#### TASK ITEM
The entries below are to be repeated exactly, and their pictures left out.

(EXTRACTED DATA begins)

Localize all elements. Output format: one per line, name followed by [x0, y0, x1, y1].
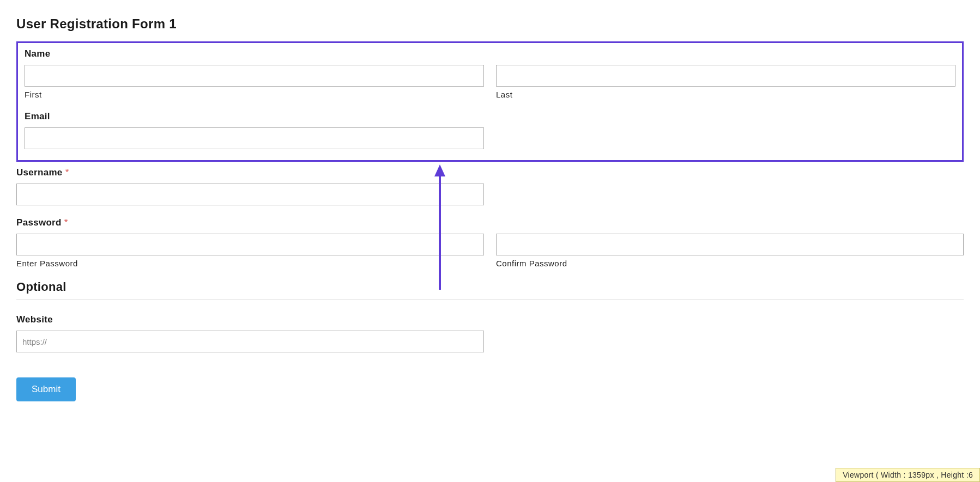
submit-button[interactable]: Submit [16, 377, 76, 401]
highlight-annotation-box: Name First Last Email [16, 41, 964, 162]
name-field-group: Name First Last [25, 48, 955, 99]
required-asterisk: * [65, 167, 69, 178]
last-name-input[interactable] [496, 65, 955, 87]
website-label: Website [16, 314, 964, 325]
password-label-text: Password [16, 217, 64, 228]
required-asterisk: * [64, 217, 68, 228]
username-label-text: Username [16, 167, 65, 178]
password-confirm-sublabel: Confirm Password [496, 259, 964, 268]
form-title: User Registration Form 1 [16, 16, 964, 32]
website-input[interactable] [16, 331, 484, 352]
username-input[interactable] [16, 184, 484, 205]
password-enter-input[interactable] [16, 234, 484, 255]
email-field-group: Email [25, 111, 955, 149]
password-label: Password * [16, 217, 964, 228]
first-name-input[interactable] [25, 65, 484, 87]
first-name-sublabel: First [25, 90, 484, 99]
name-label: Name [25, 48, 955, 59]
password-confirm-input[interactable] [496, 234, 964, 255]
username-field-group: Username * [16, 167, 964, 205]
email-label: Email [25, 111, 955, 122]
website-field-group: Website [16, 314, 964, 352]
last-name-sublabel: Last [496, 90, 955, 99]
password-enter-sublabel: Enter Password [16, 259, 484, 268]
optional-section-heading: Optional [16, 280, 964, 294]
username-label: Username * [16, 167, 964, 178]
email-input[interactable] [25, 127, 484, 149]
viewport-badge: Viewport ( Width : 1359px , Height :6 [836, 468, 980, 482]
password-field-group: Password * Enter Password Confirm Passwo… [16, 217, 964, 268]
section-divider [16, 300, 964, 300]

(EXTRACTED DATA ends)

#### TASK RESULT
Localize all elements. Output format: one per line, name followed by [x0, y0, x1, y1].
submit-button[interactable]: Submit [16, 377, 76, 401]
highlight-annotation-box: Name First Last Email [16, 41, 964, 162]
name-field-group: Name First Last [25, 48, 955, 99]
required-asterisk: * [65, 167, 69, 178]
last-name-input[interactable] [496, 65, 955, 87]
website-label: Website [16, 314, 964, 325]
password-label-text: Password [16, 217, 64, 228]
required-asterisk: * [64, 217, 68, 228]
username-label-text: Username [16, 167, 65, 178]
password-confirm-sublabel: Confirm Password [496, 259, 964, 268]
form-title: User Registration Form 1 [16, 16, 964, 32]
website-input[interactable] [16, 331, 484, 352]
username-input[interactable] [16, 184, 484, 205]
password-enter-input[interactable] [16, 234, 484, 255]
email-field-group: Email [25, 111, 955, 149]
password-label: Password * [16, 217, 964, 228]
first-name-input[interactable] [25, 65, 484, 87]
first-name-sublabel: First [25, 90, 484, 99]
name-label: Name [25, 48, 955, 59]
password-confirm-input[interactable] [496, 234, 964, 255]
username-field-group: Username * [16, 167, 964, 205]
email-label: Email [25, 111, 955, 122]
website-field-group: Website [16, 314, 964, 352]
last-name-sublabel: Last [496, 90, 955, 99]
password-enter-sublabel: Enter Password [16, 259, 484, 268]
optional-section-heading: Optional [16, 280, 964, 294]
username-label: Username * [16, 167, 964, 178]
email-input[interactable] [25, 127, 484, 149]
viewport-badge: Viewport ( Width : 1359px , Height :6 [836, 468, 980, 482]
password-field-group: Password * Enter Password Confirm Passwo… [16, 217, 964, 268]
section-divider [16, 300, 964, 300]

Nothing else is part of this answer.